How will sea level rises affect you?
The New York Times and Climate Central have combined forces to create an interactive info graphic showing the countries most at risk from rising sea levels and found 80% of them to be in Asia. You can get the full interactive experience here.
In time for the Climate Summit at the UN, The New York Times and Climate Central have published research on the likely impact of rising sea water levels on coastal-dwelling humans.
Their conclusion: “if global carbon emissions continue on current trends and sea levels are affected by climate change about as much as expected about 2.6 per cent of the global population (about 177 million people) will be living in a place at risk of regular flooding” by 2100.
But Climate Central, an independent US group of scientists and journalists researching and reporting on climate change, warns these figures “may be two to three times too low, meaning as many as 650 million people may be threatened”.
The analysis is based on newly available sea-level data.
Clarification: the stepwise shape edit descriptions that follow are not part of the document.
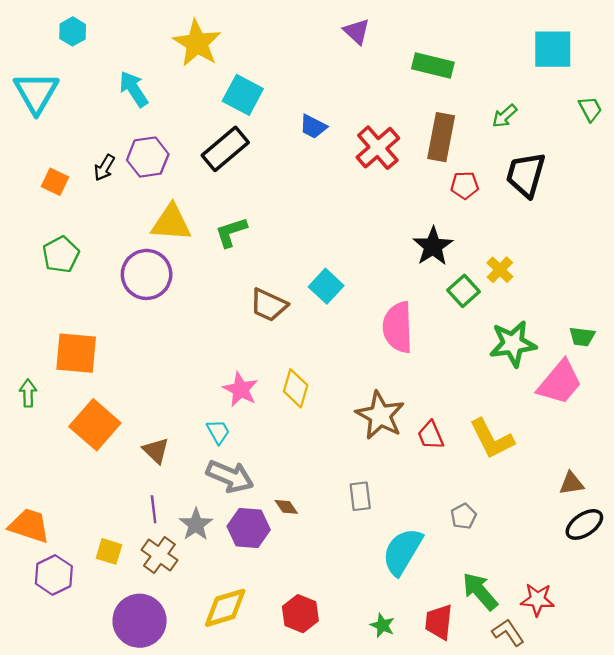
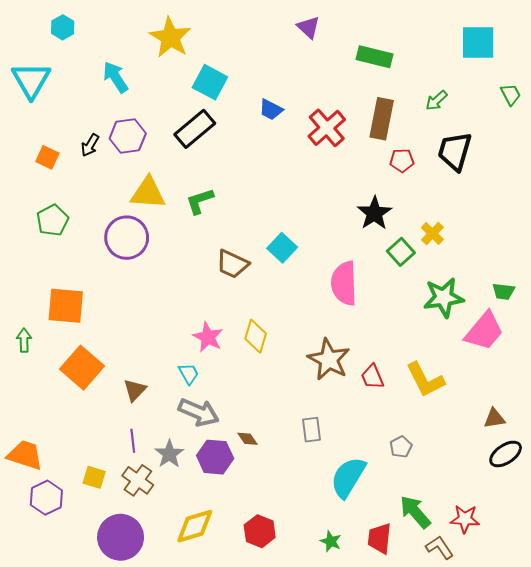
brown triangle: (156, 451) -> (135, 390), turned 30

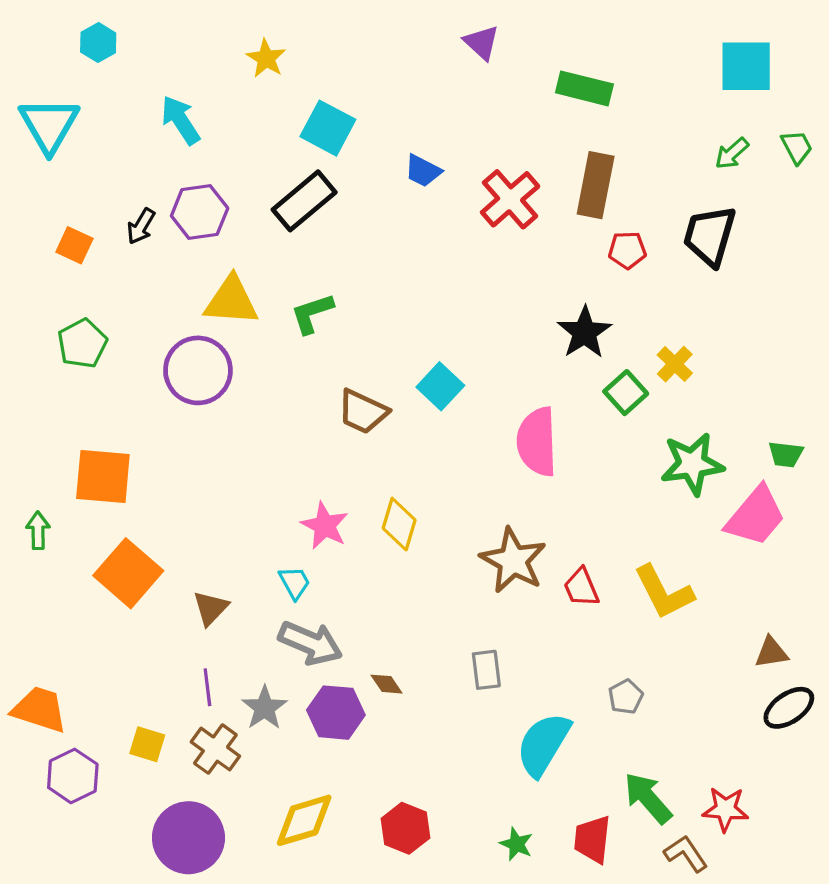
yellow star: (170, 37) -> (266, 58), size x0.6
green arrow: (436, 100) -> (732, 153), moved

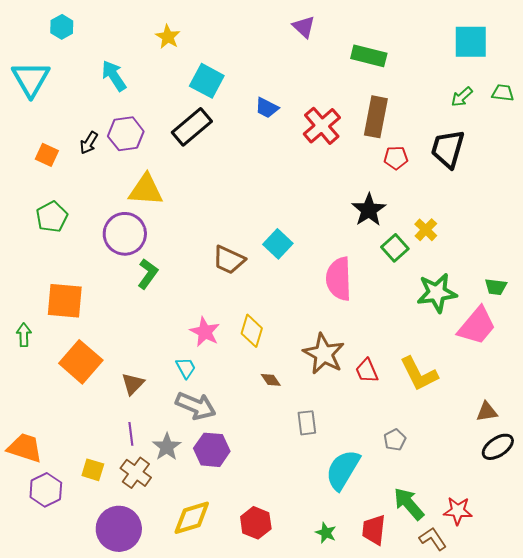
green trapezoid: (797, 147) -> (503, 93), turned -55
green L-shape: (312, 313) -> (148, 274), moved, turned 144
brown diamond: (386, 684) -> (271, 380), moved

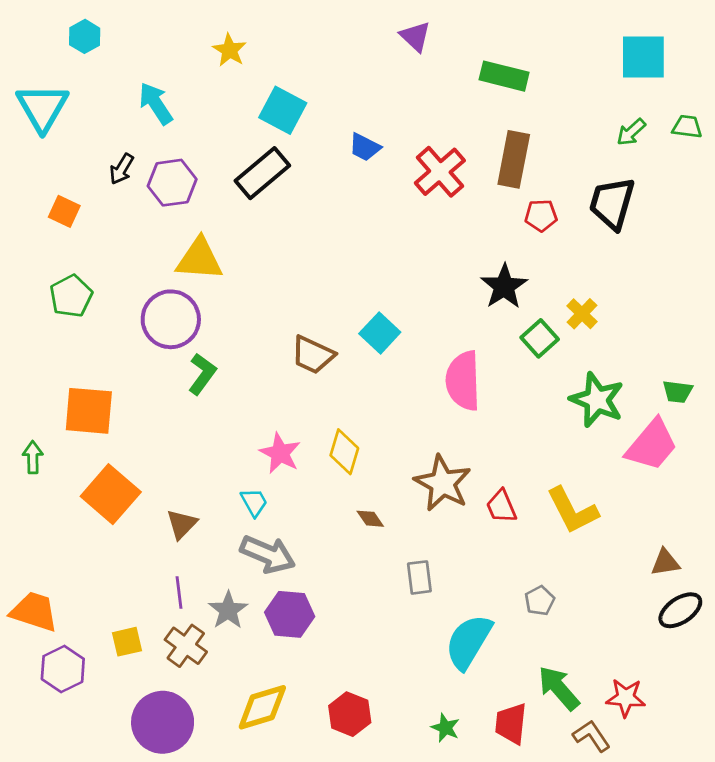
black arrow: (89, 143) -> (122, 169), moved
green star: (437, 293) -> (597, 400), turned 30
yellow square: (93, 470) -> (127, 642), turned -30

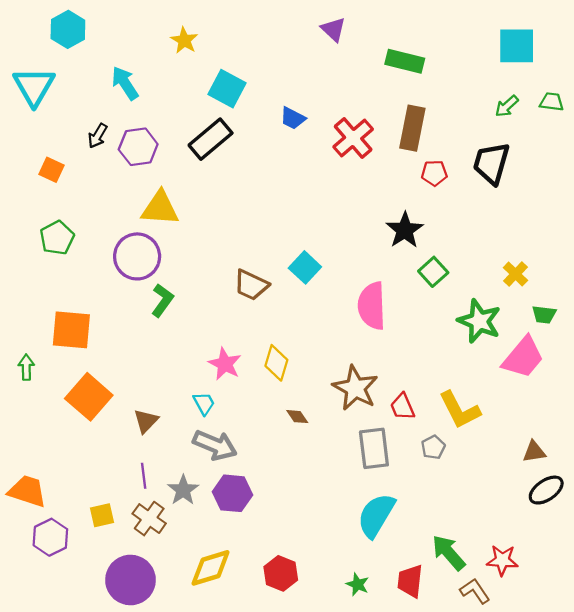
cyan hexagon: (85, 36) -> (68, 29), size x1.4
yellow cross: (582, 314) -> (515, 274), moved
gray rectangle: (419, 577) -> (374, 448), moved, size x1.5
gray pentagon: (540, 601) -> (433, 447), moved

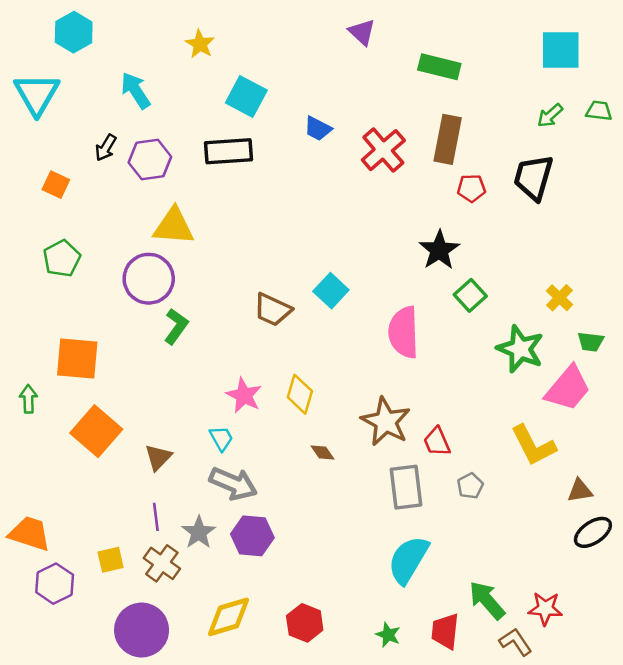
black rectangle: (211, 139) -> (228, 151), turned 36
yellow L-shape: (460, 410) -> (533, 445), moved

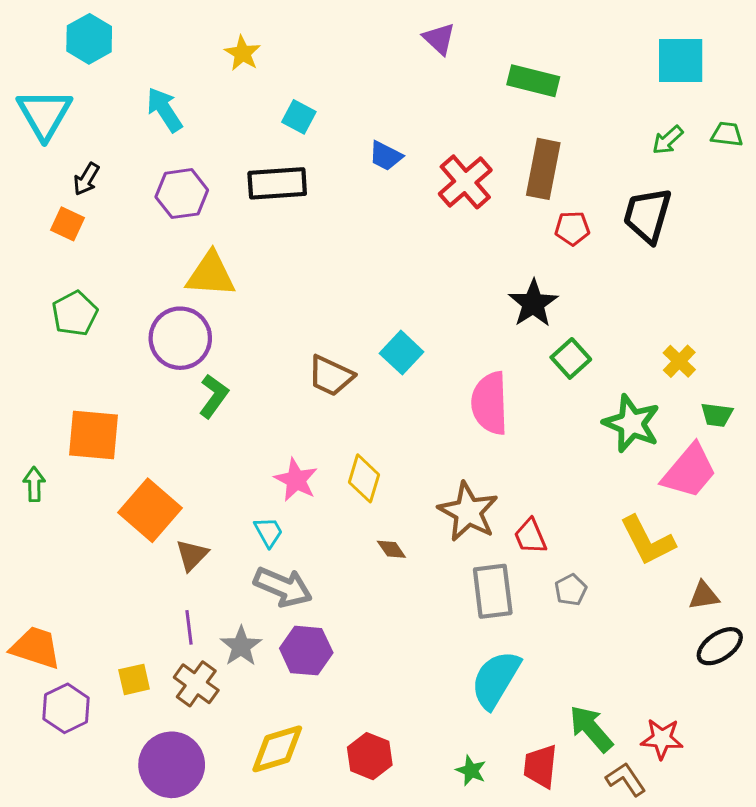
cyan square: (246, 96) -> (299, 117), size x0.7
black arrow: (106, 148) -> (86, 179), moved
orange square: (96, 431) -> (150, 510), moved

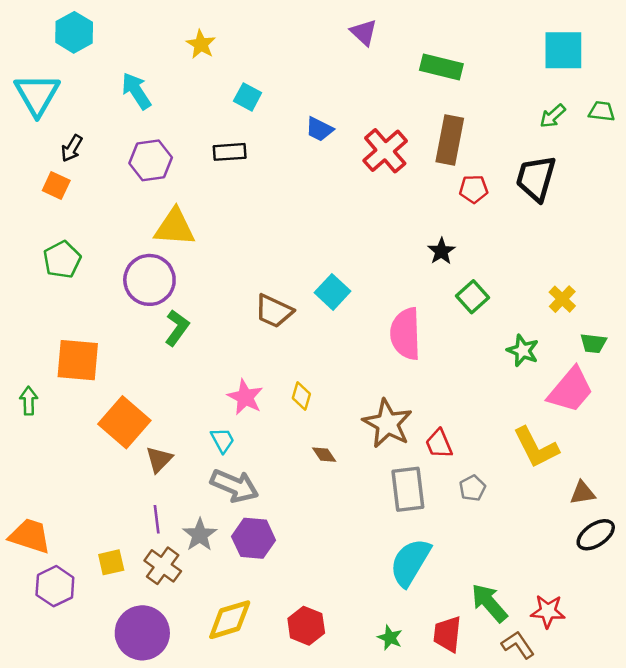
black rectangle: (277, 183) -> (230, 152), size x0.7
black star: (533, 303) -> (441, 251), size x0.7
green star: (632, 423) -> (523, 351), size x0.7
yellow diamond: (364, 478) -> (301, 396), size x0.7

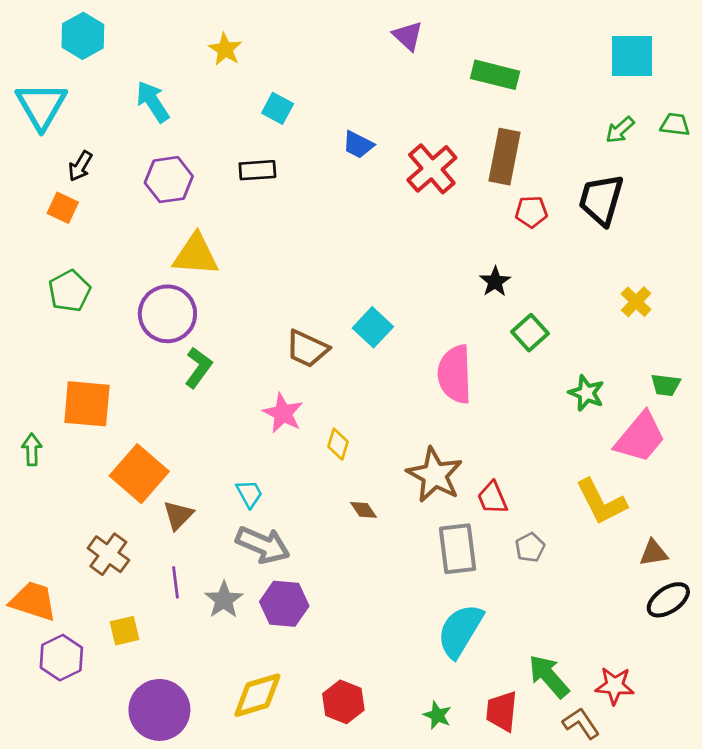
yellow cross: (562, 299) -> (636, 302), moved
pink star: (245, 397) -> (283, 413), moved
brown cross: (163, 566) -> (108, 554), moved

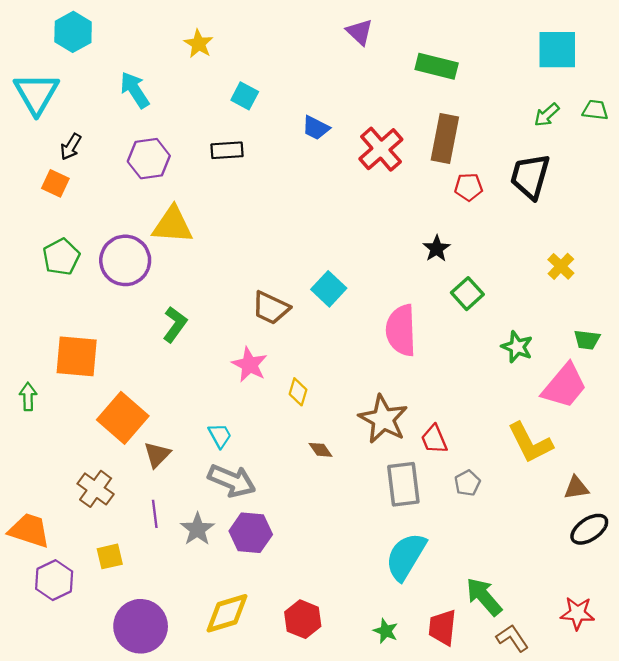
purple circle: (167, 314) -> (125, 260), moved
red star: (615, 686) -> (577, 613), moved

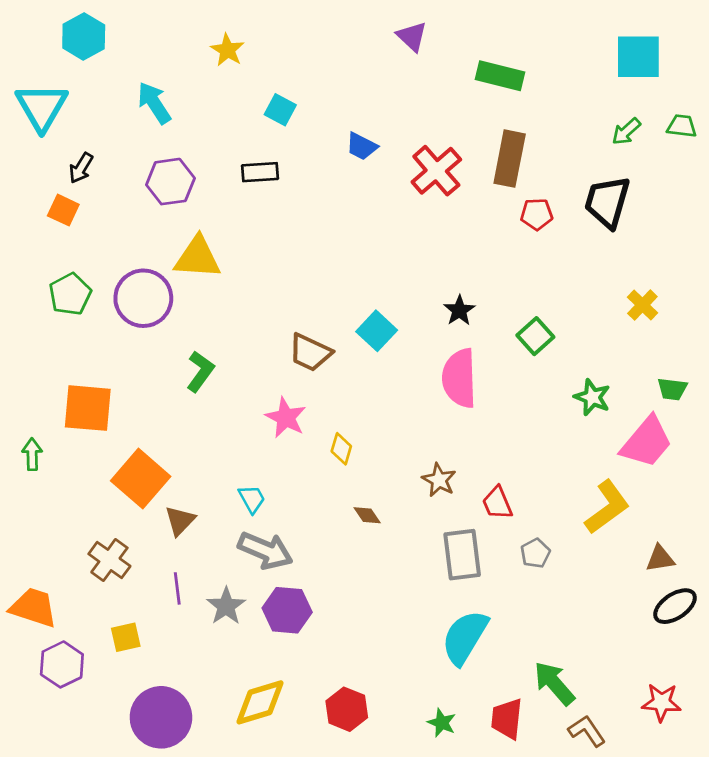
black star: (437, 249) -> (459, 310), moved
brown star: (383, 419) -> (439, 480), size x0.6
yellow L-shape: (530, 443) -> (607, 507), turned -99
It shows:
• Eight of the 10 large countries most at risk are in Asia (China, Vietnam, Japan, India, Bangladesh, Indonesia and Thailand, with the Philippines ninth).
• Of these, the largest group is in China (4% of population or 50 million people exposed).
• More than a quarter of Vietnam’s residents are likely to experience regular floods by the end of the century.
• The most affected country in the world will be The Netherlands, where 47% of the population will be living “below sea or regular flood levels by the end of the century”. But the Dutch also have the world’s most advanced levee system, which means the actual risk is lower.
The analysis points out that the largest carbon emitting countries are not necessarily the ones most at risk from predicted sea-level rises caused by melting snow and ice. The United States, for example, historically the world’s largest carbon emitter, is number 34 on the list of flood exposure with 3.1million people at risk. The US ranks between India and Madagascar.
Australia, one of the highest per-capita carbon emitting nations, escapes relatively lightly, with 383,000 people estimated to be at risk of flooding.
China is the world’s leading emitter and also the nation where the greatest number of people will be exposed to flood risk.